De Laurentiis non si esime dal parlare nemmeno dei problemi del calcio italiano. "Siamo lontanissimi da altri paesi che potremmo definire pilota - dice - Noi siamo ancora qui a discutere la legge sugli stadi, mentre in Germania e in Inghilterra sono due lustri avanti. E per i diritti tv la Premier consente di dividersi cifre straordinarie, mentre qui si vendono per un tozzo di pane".

Un guaio del nostro calcio è il calo di spettatori. "Chi non arriva alla quarta settimana del mese non può spendere per andare allo stadio. E dunque aumenta il pubblico televisivo e diminuisce quello da stadio. Noi fronteggiamo questo problema in modo sbagliato, aumentando il numero delle partite invece di selezionarle. Ma bisogna anche aumentare il comfort negli impianti".
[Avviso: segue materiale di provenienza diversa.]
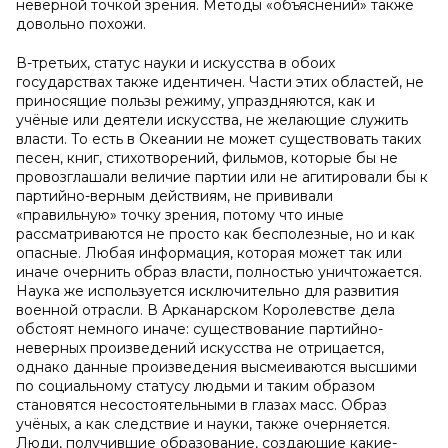
неверной точкой зрения. Методы «объяснений» также
довольно похожи.
В-третьих, статус науки и искусства в обоих
государствах также идентичен. Части этих областей, не
приносящие пользы режиму, упраздняются, как и
учёные или деятели искусства, не желающие служить
власти. То есть в Океании не может существовать таких
песен, книг, стихотворений, фильмов, которые бы не
провозглашали величие партии или не агитировали бы к
партийно-верным действиям, не прививали
«правильную» точку зрения, потому что иные
рассматриваются не просто как бесполезные, но и как
опасные. Любая информация, которая может так или
иначе очернить образ власти, полностью уничтожается.
Наука же используется исключительно для развития
военной отрасли. В Арканарском Королевстве дела
обстоят немного иначе: существование партийно-
неверных произведений искусства не отрицается,
однако данные произведения высмеиваются высшими
по социальному статусу людьми и таким образом
становятся несостоятельными в глазах масс. Образ
учёных, а как следствие и науки, также очерняется.
Люди, получившие образование, создающие какие-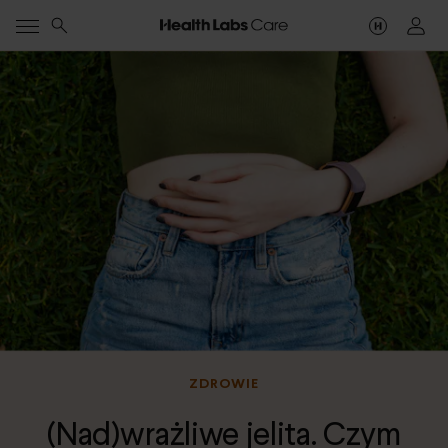
ZDROWIE
(Nad)wrażliwe jelita. Czym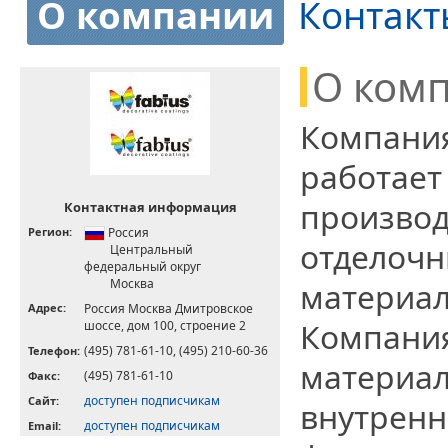
О компании
Контакт
О ком
Компания 
работает
производ
Контактная информация
Регион:
Россия
отделочн
Центральный
федеральный округ
материал
Москва
Адрес:
Россия Москва Дмитровское
Компани
шоссе, дом 100, строение 2
(495) 781-61-10, (495) 210-60-36
Телефон:
материал
(495) 781-61-10
Факс:
доступен подписчикам
Cайт:
внутренни
доступен подписчикам
Email: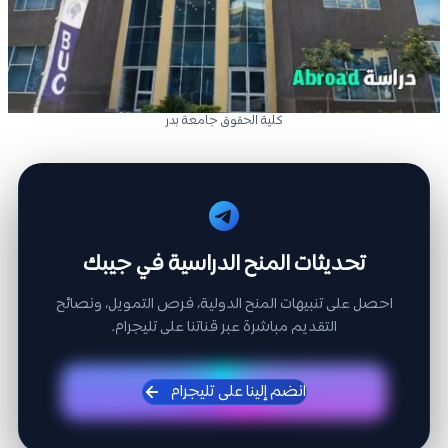
كلية الحقوق جامعة بدر
تحديثات المنح الدراسية في جيبك
احصل على تنبيهات المنح الدولية، فرص التمويل، ونصائح
التقديم مباشرة عبر قناتنا على تليجرام.
انضم إلينا على تليجرام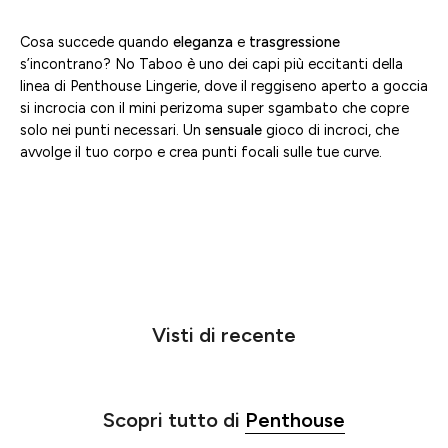
Cosa succede quando
eleganza
e
trasgressione
s’incontrano? No Taboo è uno dei capi più eccitanti della
linea di Penthouse Lingerie, dove il reggiseno aperto a goccia
si incrocia con il mini perizoma super sgambato che copre
solo nei punti necessari. Un
sensuale
gioco di incroci, che
avvolge il tuo corpo e crea punti focali sulle tue curve.
Visti di recente
Scopri tutto di
Penthouse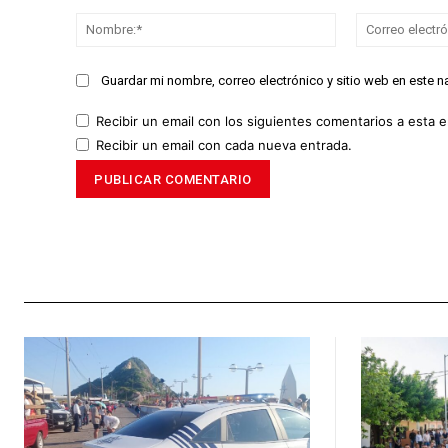
Comentario:
Nombre:*
Guardar mi nombre, correo electrónico y sitio web en este 
Recibir un email con los siguientes comentarios a esta e
Recibir un email con cada nueva entrada.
De Laurentiis non ha dubbi: il calcio va riformato profondamente. "Sessanta club storici in due gironi da trenta o in tre da venti creerebbero una audience mostruosa. Sarebbe un campionato affiancato a quelli nazionali. Un torneo tipo Nba, dove chi sgarra va fuori. Io sono leale, le regole le conosco e le osservo".